The Freedman-Diaconis rule (w = 2·IQR ÷ n^⅓) sidesteps the outlier problem because the interquartile range is unaffected by extreme values. If your data has heavy tails or known outliers, prefer it over Sturges or Rice.

FAQ

Class width (w) is the span of each interval in a frequency distribution or histogram. It is computed as the data range divided by the number of classes: w = (max − min) / k. Most statisticians round the result up to the next whole unit so every data point lands inside an interval.

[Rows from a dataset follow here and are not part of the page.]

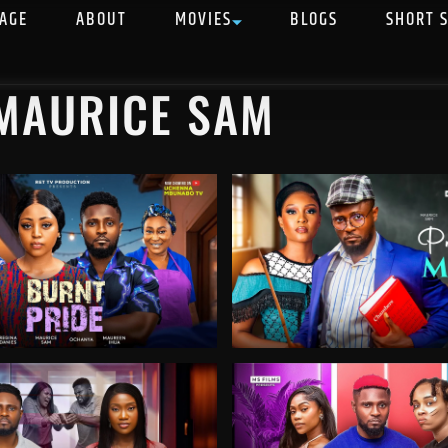
AGE
ABOUT
MOVIES
BLOGS
SHORT 
 MAURICE SAM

For datasets smaller than 200 observations, Sturges' rule (k = ⌈log₂ n + 1⌉) is the textbook default. For larger samples, Rice (k = ⌈2 · n^⅓⌉) often gives a clearer histogram. The square-root rule (k = ⌈√n⌉) is quick to compute but overestimates k for n above a few hundred.
Rounding up (ceiling) guarantees that k intervals of width w cover the full data range. If 14.17 rounds to 14 and k is 6, total coverage is 84 — short of an 85-unit range, leaving the maximum value outside the last bin.
Yes. Continuous measurements such as height, weight, or temperature often use widths like 0.5, 2.5, or 0.1. Round to whatever decimal place makes the histogram easy to read in your units.
Both are valid. Sturges assumes a near-normal distribution and works best for small to medium samples. Rice is less sensitive to normality and tends to give more bins for the same n, which can reveal structure in larger datasets.